Faced with Doug's mortality, I have been spurred into action, not to let that kind of pettiness rule my life. It fueled my endgame with Fat Ass, and in general, has left me with a constant sense of urgency about things said and done. It has made me more accomplished, and also more scattered in my thoughts, as I sift through the sands of my life, looking for the shards of broken glass to throw out. Compounding this with the Byzantine rules surrounding home purchase in the state of New York and I can hardly remember my own name. So when, after four hours of radio with guest host Cyd Zeigler, and sitting on an empty stomach and a full drink, Charlie mentioned Beige, I couldn't for the life of me remember the bar or its location in New York City. Even though I have been there at least 20 times in the last six years. This gave Charlie the upper hand to chide me for the rest of the evening about my inability to remember who or what I was. These kids today.
I barely got a chance to talk to Ben Harvey, or Matt, or even Cyd, who I dragged out on a school night. But since it is important to learn from every experience, I did get two things from this evening. First, the gays sure do like to worry. And sometimes they worry about things that mean absolutely nothing at all. Maybe we just like to worry for worrying's sake. Maybe it's a misplaced maternal instinct that, lacking anything to mother, we endlessly mother oursleves and each other. Whatever it is, Doug's death has reminded me that it just isn't worth worrying about. Whatever it is.
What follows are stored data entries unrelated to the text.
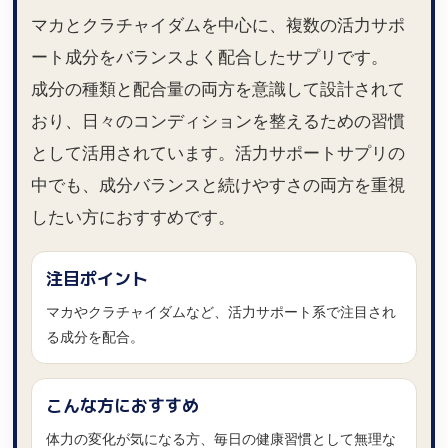
マカとクラチャイダムを中心に、複数の活力サポ
ート成分をバランスよく配合したサプリです。
成分の種類と配合量の両方を意識して設計されて
おり、日々のコンディションを整えるための習慣
として活用されています。活力サポートサプリの
中でも、成分バランスと続けやすさの両方を重視
したい方におすすめです。
注目ポイント
マカやクラチャイダムなど、活力サポート系で注目され
る成分を配合。
こんな方におすすめ
体力の変化が気になる方、毎日の健康習慣として無理な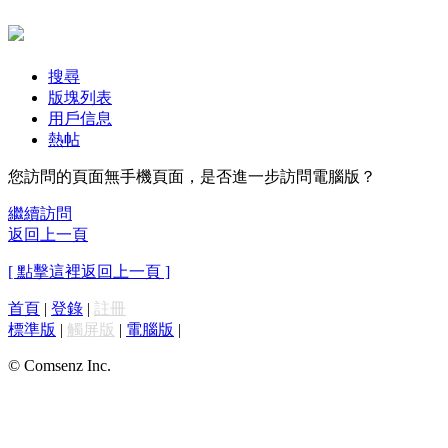
搜尋
版塊列表
用戶信息
熱帖
您訪問的頁面無手機頁面，是否進一步訪問電腦版？
繼續訪問
返回上一頁
[ 點擊這裡返回上一頁 ]
首頁
|
登錄
|
註冊
標準版
|
觸屏版
|
電腦版
|
© Comsenz Inc.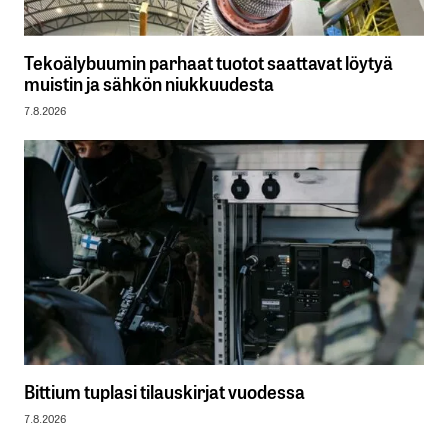
Tekoälybuumin parhaat tuotot saattavat löytyä
muistin ja sähkön niukkuudesta
7.8.2026
Bittium tuplasi tilauskirjat vuodessa
7.8.2026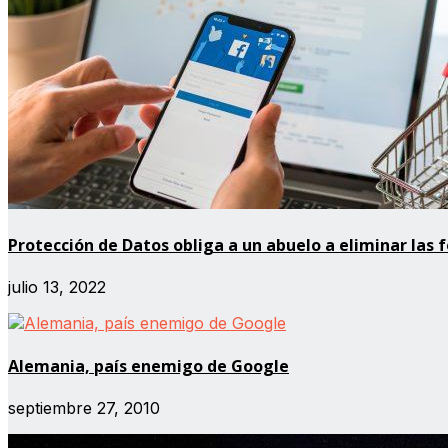
Protección de Datos obliga a un abuelo a eliminar las 
julio 13, 2022
Alemania, país enemigo de Google
septiembre 27, 2010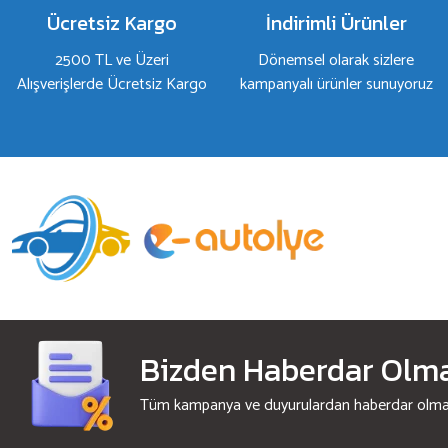
Bu ürüne benzer farklı alternatifler olmalı.
Ücretsiz Kargo
İndirimli Ürünler
2500 TL ve Üzeri
Dönemsel olarak sizlere
Alışverişlerde Ücretsiz Kargo
kampanyalı ürünler sunuyoruz
Bizden Haberdar Olmak
Tüm kampanya ve duyurulardan haberdar olmak 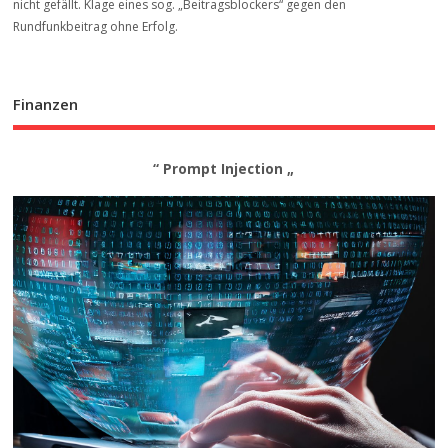
nicht gefällt. Klage eines sog. „Beitrags­blockers“ gegen den
Rundfunkbeitrag ohne Erfolg.
Finanzen
“ Prompt Injection „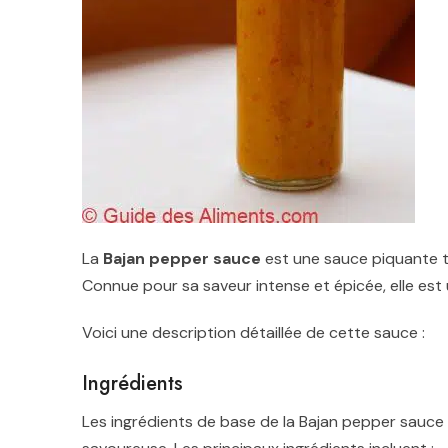
La
Bajan pepper sauce
est une sauce piquante tr
Connue pour sa saveur intense et épicée, elle est
Voici une description détaillée de cette sauce :
Ingrédients
Les ingrédients de base de la Bajan pepper sauce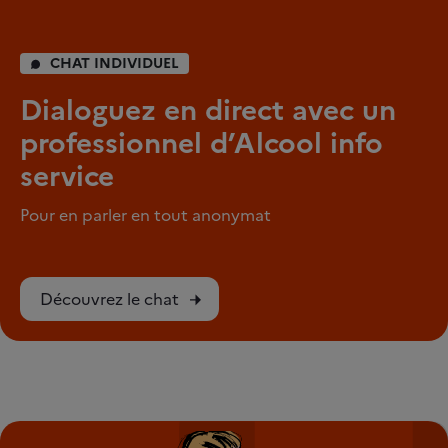
CHAT INDIVIDUEL
Dialoguez en direct avec un
professionnel d’Alcool info
service
Pour en parler en tout anonymat
Découvrez le chat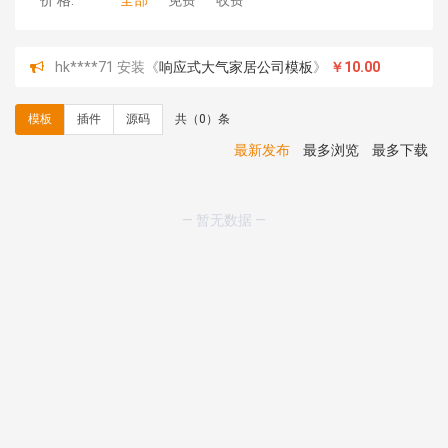
价 格:
全部
免费
收费
hk****71 安装《
响应式大气家居公司模板
》
￥10.00
心怀****i） 安装《
sitemap地图生成
》
免费
C**y 安装《
地图位置选取插件
》
免费
模板
插件
源码
共（0）条
C**y 安装《
地图位置选取插件
》
免费
hk****08 安装《
Prism代码高亮插件
》
免费
最新发布
最多浏览
最多下载
hk****08 安装《
访客统计
》
免费
hk****08 安装《
一键生成应用
》
免费
hk****08 安装《
禁止IP访问
》
免费
— 暂无数据 —
hk****80 安装《
响应式多语言企业公司简单通用模板
》
免费
hk****80 安装《
响应式多语言企业公司简单通用模板
》
免费
碧**天 安装《
文章采集插件（支持多模型）
》
￥20.00
hk****70 安装《
地图位置选取插件
》
免费
hk****70 安装《
sitemaps站点地图
》
免费
hk****28 安装《
Technoai科技人工智能IT服务多用途网
站模板
》
￥39.90
鸾**月 安装《
文件预览
》
￥9.90
C**y 安装《
响应式多语言白色主题通用企业站
》
免费
C**y 安装《
双语言响应式科技通用模板
》
免费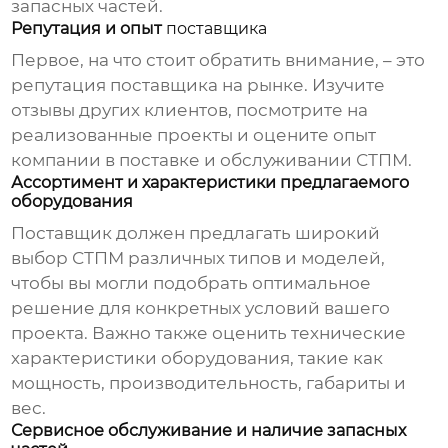
запасных частей.
Репутация и опыт
поставщика
Первое, на что стоит обратить внимание, – это
репутация
поставщика
на рынке. Изучите
отзывы других клиентов, посмотрите на
реализованные проекты и оцените опыт
компании в поставке и обслуживании СТПМ.
Ассортимент и характеристики предлагаемого
оборудования
Поставщик
должен предлагать широкий
выбор СТПМ различных типов и моделей,
чтобы вы могли подобрать оптимальное
решение для конкретных условий вашего
проекта. Важно также оценить технические
характеристики оборудования, такие как
мощность, производительность, габариты и
вес.
Сервисное обслуживание и наличие запасных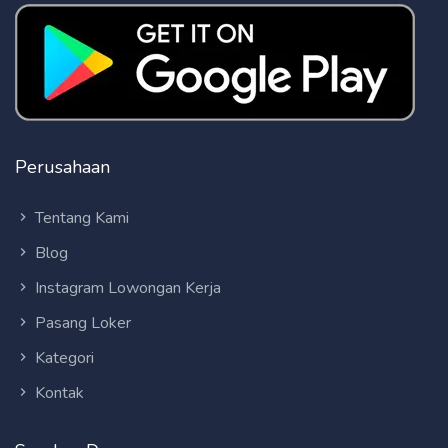
Perusahaan
Tentang Kami
Blog
Instagram Lowongan Kerja
Pasang Loker
Kategori
Kontak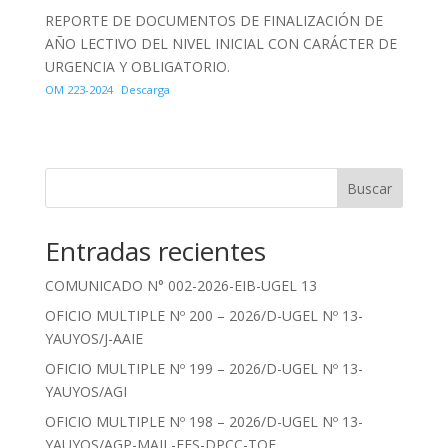
REPORTE DE DOCUMENTOS DE FINALIZACIÓN DE
AÑO LECTIVO DEL NIVEL INICIAL CON CARÁCTER DE
URGENCIA Y OBLIGATORIO.
OM 223-2024
Descarga
Buscar
Entradas recientes
COMUNICADO N° 002-2026-EIB-UGEL 13
OFICIO MULTIPLE Nº 200 – 2026/D-UGEL Nº 13-
YAUYOS/J-AAIE
OFICIO MULTIPLE Nº 199 – 2026/D-UGEL Nº 13-
YAUYOS/AGI
OFICIO MULTIPLE Nº 198 – 2026/D-UGEL Nº 13-
YAUYOS/AGP-MAJL-EES-DPCC-TOE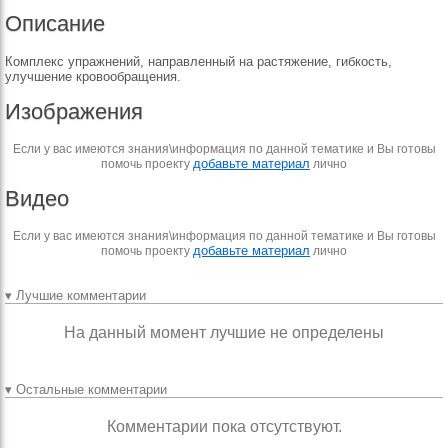
Описание
Комплекс упражнений, направленный на растяжение, гибкость,
улучшение кровообращения.
Изображения
Если у вас имеются знания\информация по данной тематике и Вы готовы
добавьте материал
помочь проекту
лично
Видео
Если у вас имеются знания\информация по данной тематике и Вы готовы
добавьте материал
помочь проекту
лично
▾ Лучшие комментарии
На данный момент лучшие не определены
▾ Остальные комментарии
Комментарии пока отсутствуют.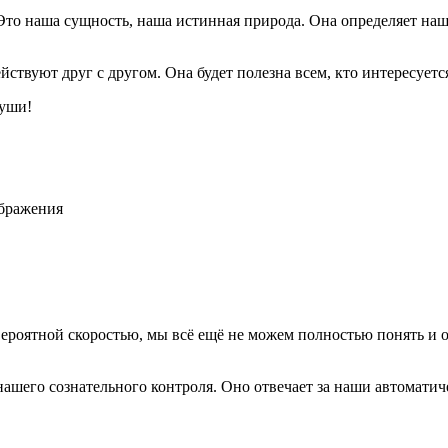
 Это наша сущность, наша истинная природа. Она определяет на
йствуют друг с другом. Она будет полезна всем, кто интересует
души!
ображения
евероятной скоростью, мы всё ещё не можем полностью понять и
 нашего сознательного контроля. Оно отвечает за наши автомати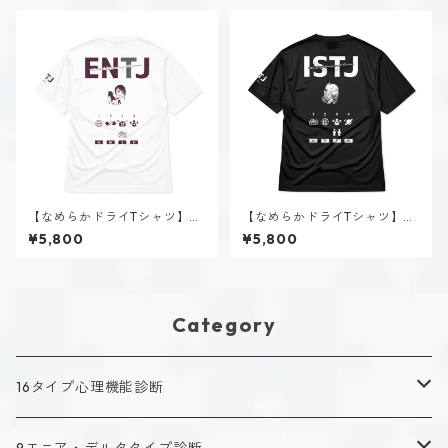
【なめらかドライTシャツ】美
【なめらかドライTシャツ】新
帝 クロエ（ENTJ）｜ホワイト
田 理央（ISTJ）｜ブラック
¥5,800
¥5,800
Category
16タイプ心理機能診断
キャラクタータイプ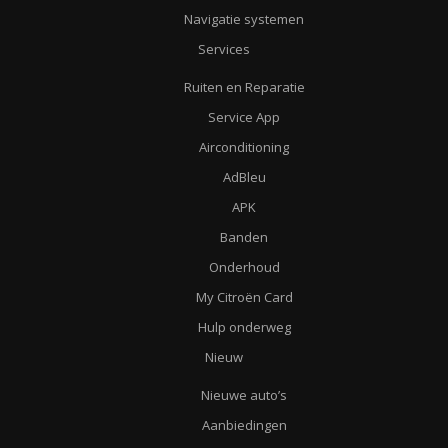
Navigatie systemen
Services
Ruiten en Reparatie
Service App
Airconditioning
AdBleu
APK
Banden
Onderhoud
My Citroën Card
Hulp onderweg
Nieuw
Nieuwe auto’s
Aanbiedingen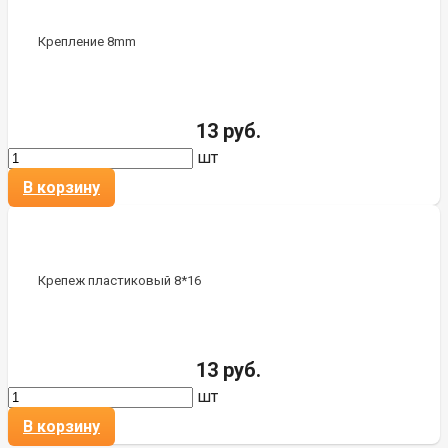
Крепление 8mm
13 руб.
шт
В корзину
Крепеж пластиковый 8*16
13 руб.
шт
В корзину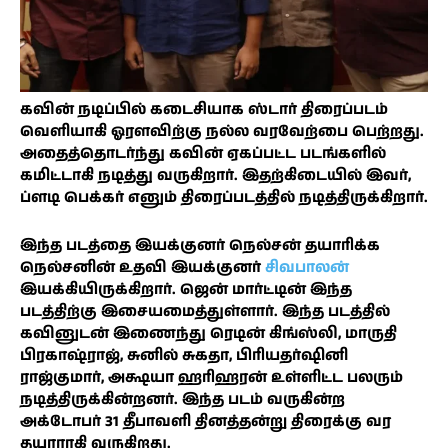
கவின் நடிப்பில் கடைசியாக ஸ்டார் திரைப்படம்
வெளியாகி ஓரளவிற்கு நல்ல வரவேற்பை பெற்றது.
அதைத்தொடர்ந்து கவின் ஏகப்பட்ட படங்களில்
கமிட்டாகி நடித்து வருகிறார். இதற்கிடையில் இவர்,
ப்ளடி பெக்கர் எனும் திரைப்படத்தில் நடித்திருக்கிறார்.
இந்த படத்தை இயக்குனர் நெல்சன் தயாரிக்க
நெல்சனின் உதவி இயக்குனர்
சிவபாலன்
இயக்கியிருக்கிறார். ஜென் மார்ட்டின் இந்த
படத்திற்கு இசையமைத்துள்ளார். இந்த படத்தில்
கவினுடன் இணைந்து ரெடின் கிங்ஸ்லி, மாருதி
பிரகாஷ்ராஜ், சுனில் சுகதா, பிரியதர்ஷினி
ராஜ்குமார், அக்ஷயா ஹரிஹரன் உள்ளிட்ட பலரும்
நடித்திருக்கின்றனர். இந்த படம் வருகின்ற
அக்டோபர் 31 தீபாவளி தினத்தன்று திரைக்கு வர
தயாராகி வருகிறது.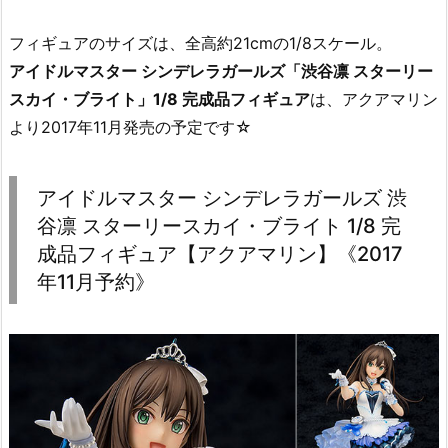
フィギュアのサイズは、全高約21cmの1/8スケール。
アイドルマスター シンデレラガールズ「渋谷凛 スターリー
スカイ・ブライト」1/8 完成品フィギュア
は、アクアマリン
より2017年11月発売の予定です☆
アイドルマスター シンデレラガールズ 渋
谷凛 スターリースカイ・ブライト 1/8 完
成品フィギュア【アクアマリン】《2017
年11月予約》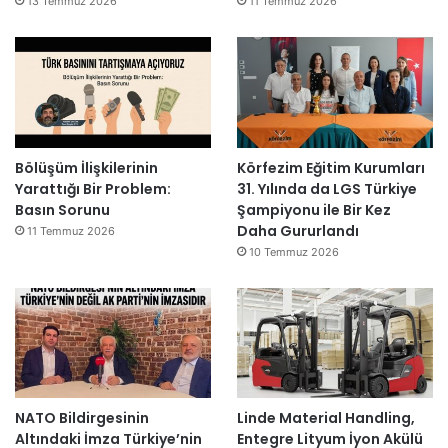
13 Temmuz 2026
11 Temmuz 2026
Bölüşüm İlişkilerinin
Körfezim Eğitim Kurumları
Yarattığı Bir Problem:
31. Yılında da LGS Türkiye
Basın Sorunu
Şampiyonu ile Bir Kez
Daha Gururlandı
11 Temmuz 2026
10 Temmuz 2026
NATO Bildirgesinin
Linde Material Handling,
Altındaki İmza Türkiye’nin
Entegre Lityum İyon Akülü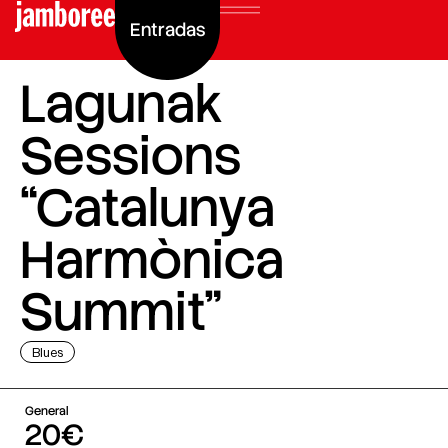
Entradas
Lagunak
Sessions
“Catalunya
Harmònica
Summit”
Blues
General
20€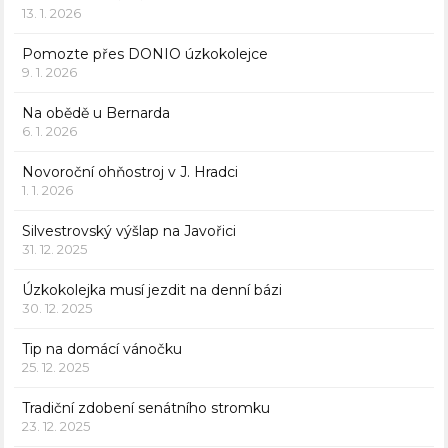
13. 1. 2026
Pomozte přes DONIO úzkokolejce
9. 1. 2026
Na obědě u Bernarda
6. 1. 2026
Novoroční ohňostroj v J. Hradci
1. 1. 2026
Silvestrovský výšlap na Javořici
31. 12. 2025
Úzkokolejka musí jezdit na denní bázi
30. 12. 2025
Tip na domácí vánočku
25. 12. 2025
Tradiční zdobení senátního stromku
23. 12. 2025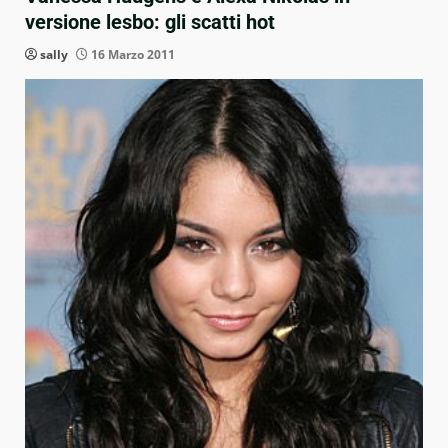
versione lesbo: gli scatti hot
sally
16 Marzo 2011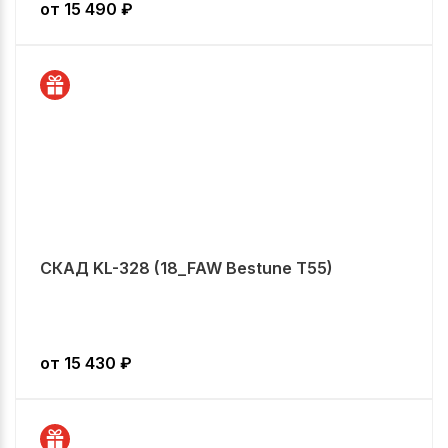
от
15 490
₽
СКАД KL-328 (18_FAW Bestune T55)
от
15 430
₽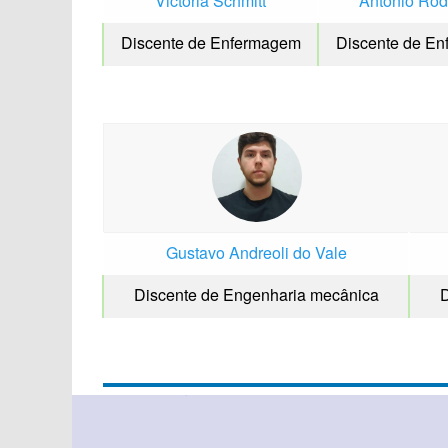
Victoria Schmitt
Antônio Rod
Discente de Enfermagem
Discente de E
Gustavo Andreoli do Vale
Discente de Engenharia mecânica
D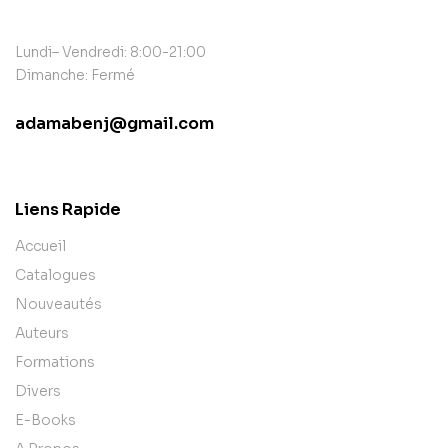
Lundi– Vendredi: 8:00-21:00
Dimanche: Fermé
adamabenj@gmail.com
contact@example.com
Liens Rapide
Accueil
Catalogues
Nouveautés
Auteurs
Formations
Divers
E-Books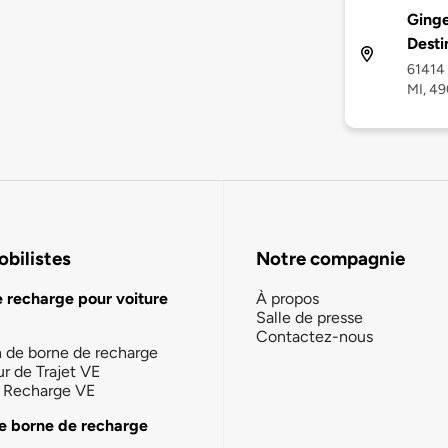
Ginge
Desti
61414 
MI, 4
bilistes
Notre compagnie
e recharge pour voiture
À propos
Salle de presse
Contactez-nous
n de borne de recharge
ur de Trajet VE
la Recharge VE
e borne de recharge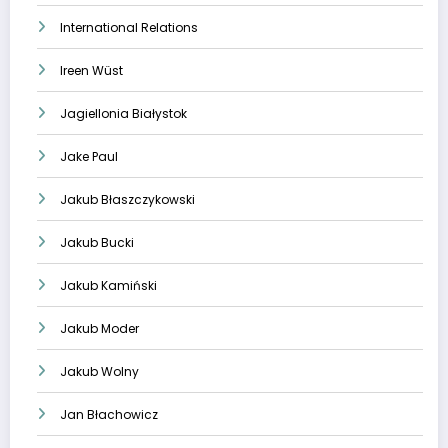
International Relations
Ireen Wüst
Jagiellonia Białystok
Jake Paul
Jakub Błaszczykowski
Jakub Bucki
Jakub Kamiński
Jakub Moder
Jakub Wolny
Jan Błachowicz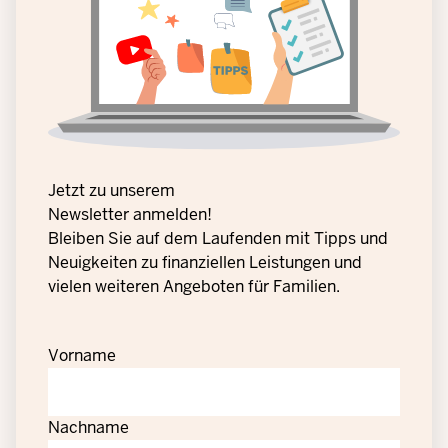
Jetzt zu unserem
Newsletter anmelden!
Bleiben Sie auf dem Laufenden mit Tipps und
Neuigkeiten zu finanziellen Leistungen und
vielen weiteren Angeboten für Familien.
Vorname
Nachname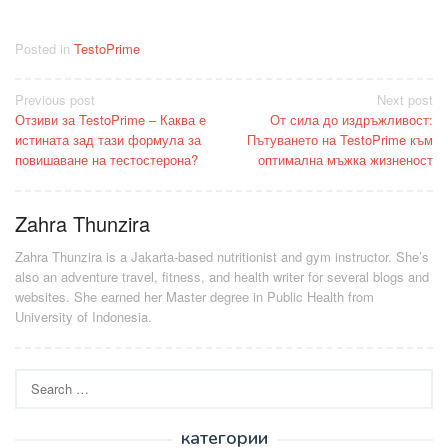
Posted in
TestoPrime
Post
Previous post
Next post
Отзиви за TestoPrime – Каква е
От сила до издръжливост:
navigation
истината зад тази формула за
Пътуването на TestoPrime към
повишаване на тестостерона?
оптимална мъжка жизненост
Zahra Thunzira
Zahra Thunzira is a Jakarta-based nutritionist and gym instructor. She’s
also an adventure travel, fitness, and health writer for several blogs and
websites. She earned her Master degree in Public Health from
University of Indonesia.
Search
for:
категории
Second, I learned that even if I can't remember my own name, or a bar I got drunk in with Matt in Los Angeles (Cherry) or a bar I got drunk in with Matt and Charlie in New York (Beige), or the name of the guy who wrote about me in the New York Times in June 2003 (Bob Morris), I never forget to be an ass about grammar. By Manhattan standards, I may have a fourth grade education, but when's Ben's sweet, sweet friend Jeremy, who writes for the New York Times said "when Saddam was hung," I reflexively muttered "hanged" under my breath. Twice.
Because just like life, once just isn't enough to say everything you need to say.